Problem. Using the listing below, report how many lines hold the word "ปกรณ", and nothing else.
BEGIN
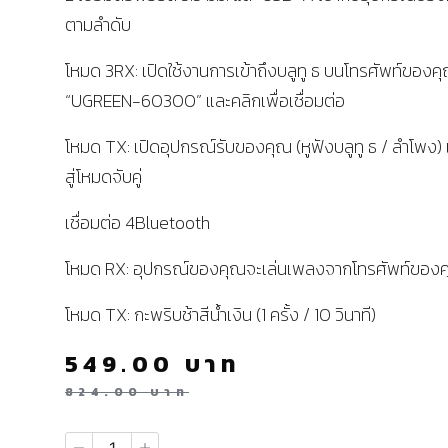
ตามลำดับ
โหมด 3RX: เปิดใช้งานการเข้าถึงบลูทู ธ บนโทรศัพท์ของค
“UGREEN-60300” และคลิกเพื่อเชื่อมต่อ
โหมด TX: เปิดอุปกรณ์รับของคุณ (หูฟังบลูทู ธ / ลำโพง) เพ
สู่โหมดจับคู่
เชื่อมต่อ 4Bluetooth
โหมด RX: อุปกรณ์ของคุณจะเล่นเพลงจากโทรศัพท์ของ
โหมด TX: กะพริบช้าสีน้ำเงิน (1 ครั้ง / 10 วินาที)
549.00
บาท
824.00
บาท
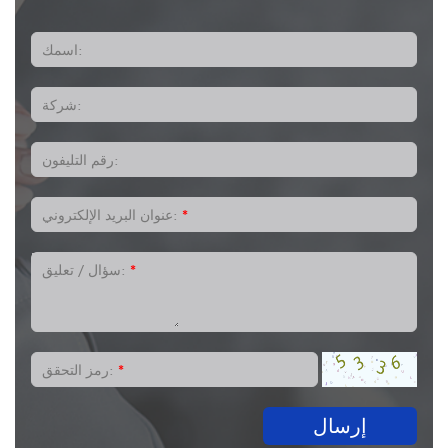
اسمك:
شركة:
رقم التليفون:
*
عنوان البريد الإلكتروني:
*
سؤال / تعليق:
*
رمز التحقق:
إرسال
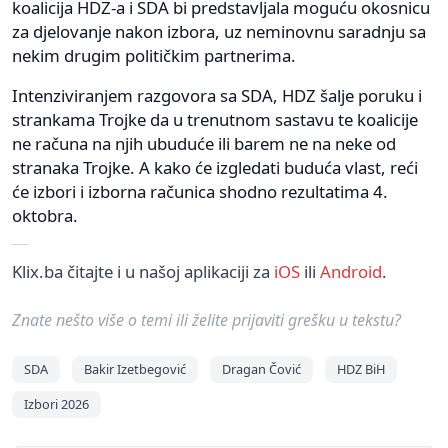
koalicija HDZ-a i SDA bi predstavljala moguću okosnicu
za djelovanje nakon izbora, uz neminovnu saradnju sa
nekim drugim političkim partnerima.
Intenziviranjem razgovora sa SDA, HDZ šalje poruku i
strankama Trojke da u trenutnom sastavu te koalicije
ne računa na njih ubuduće ili barem ne na neke od
stranaka Trojke. A kako će izgledati buduća vlast, reći
će izbori i izborna računica shodno rezultatima 4.
oktobra.
Klix.ba čitajte i u našoj aplikaciji za
iOS
ili
Android
.
Znate nešto više o temi ili želite prijaviti grešku u tekstu?
SDA
Bakir Izetbegović
Dragan Čović
HDZ BiH
Izbori 2026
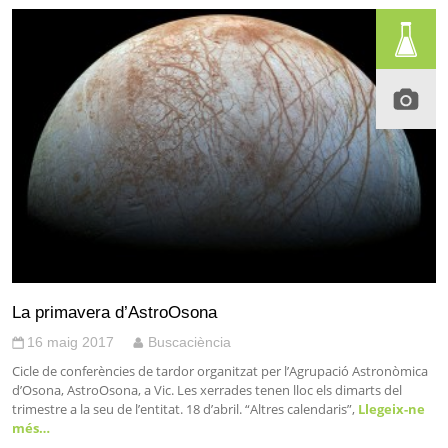
La primavera d’AstroOsona
16 maig 2017
Buscaciència
Cicle de conferències de tardor organitzat per l’Agrupació Astronòmica
d’Osona, AstroOsona, a Vic. Les xerrades tenen lloc els dimarts del
trimestre a la seu de l’entitat. 18 d’abril. “Altres calendaris”,
Llegeix-ne
més…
END
Response below. 2